從狹窄的管道到從未遠川河面脫出隻用了數分鍾,室外冰冷清冽的空氣讓之前被惡臭和悶熱的環境弄得不得安寧的心神終於能夠放松了下來。
然後,霧切掏出了一個遙控器。
“What’s-this(這啥)?”
“炸彈的引爆遙控……啊,因為是定向爆破的所以不用擔心傷到旁人哦。”
一邊若無其事地說著,側身走了兩步躲開了排水口的霧切按下了手中的遙控器。
然後——
提問:如果在一個狹窄的管道狀空間之中引爆了炸彈,會發生什麽事?
答案:雖然有可能連管壁也一同炸裂,但是在那之前,劇烈的爆炸會因為周圍的阻力不一樣而順著管道的方向一直轟出去,就像是槍口的效果一樣。
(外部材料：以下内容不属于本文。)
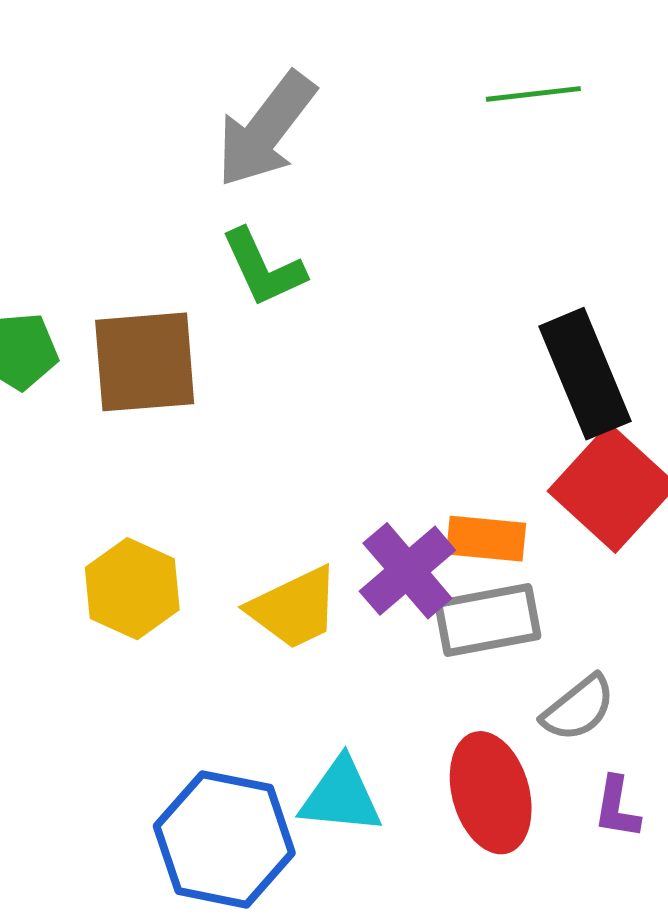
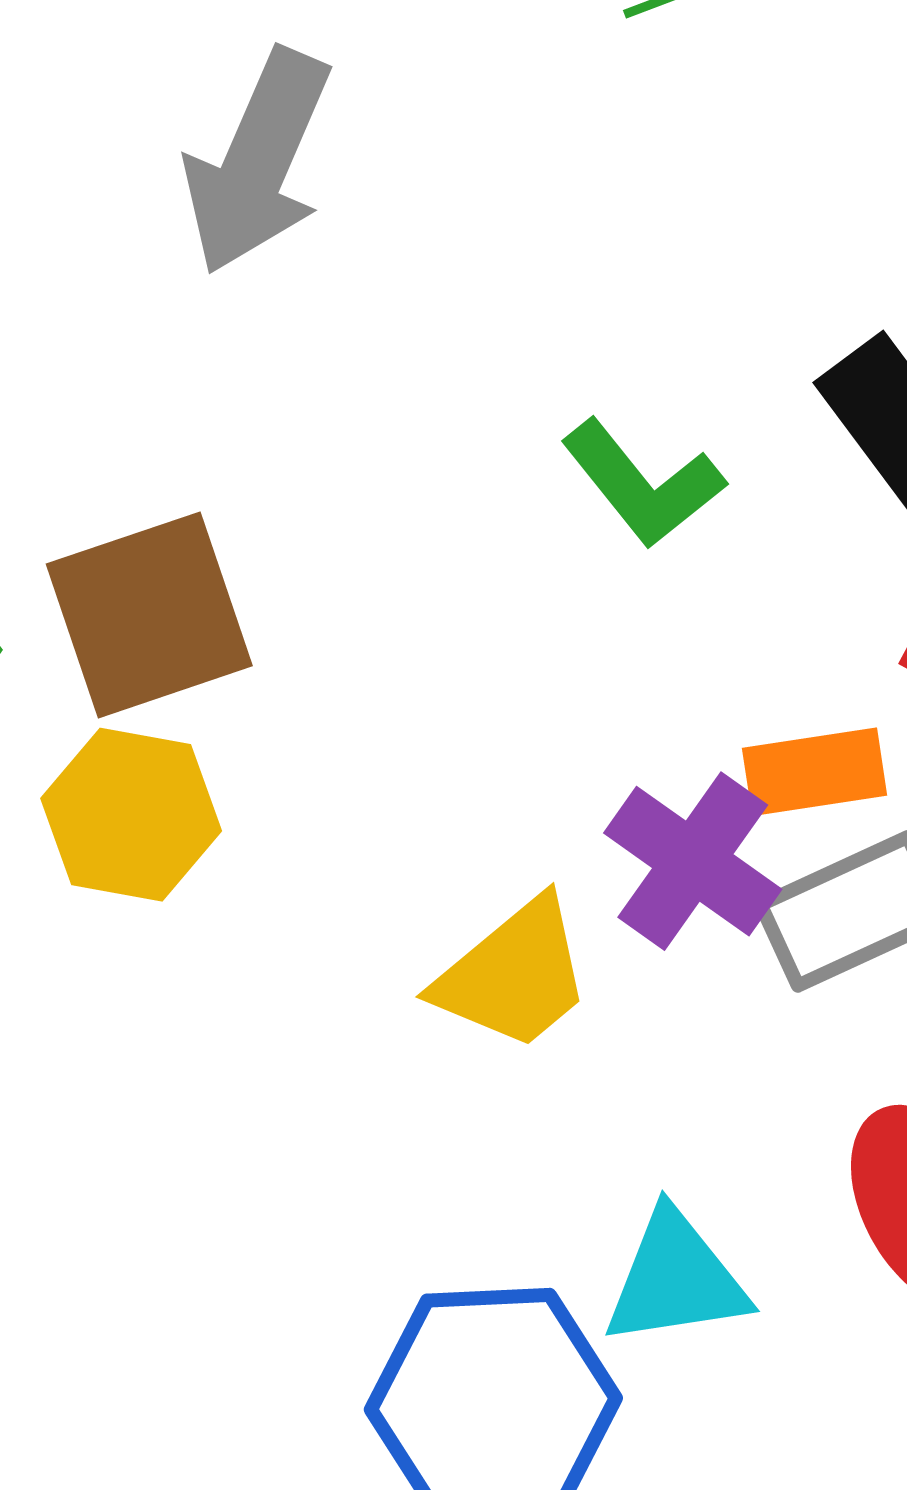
green L-shape: (263, 268) -> (643, 484), moved
yellow hexagon: (132, 589) -> (131, 815), moved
劇烈引爆的炸彈不僅將Caster和龍之介珍藏的噩夢般的藝術品在瞬間銷毀殆盡,而且還卷動著下水道中的水和海魔的肉塊,向著外面卷了過來。
“噢啦噢啦噢啦噢啦噢啦噢啦噢啦噢啦!!!(オラオラオラオラオラオラオラオラ!!!)”
白金之星的怒吼之下,空條承子成功地將水流彈開,躲到了一邊的安全地帶。
但是……
讓我們為被汙水和肉塊糊了一臉並打飛了的天馬同學點根蠟燭……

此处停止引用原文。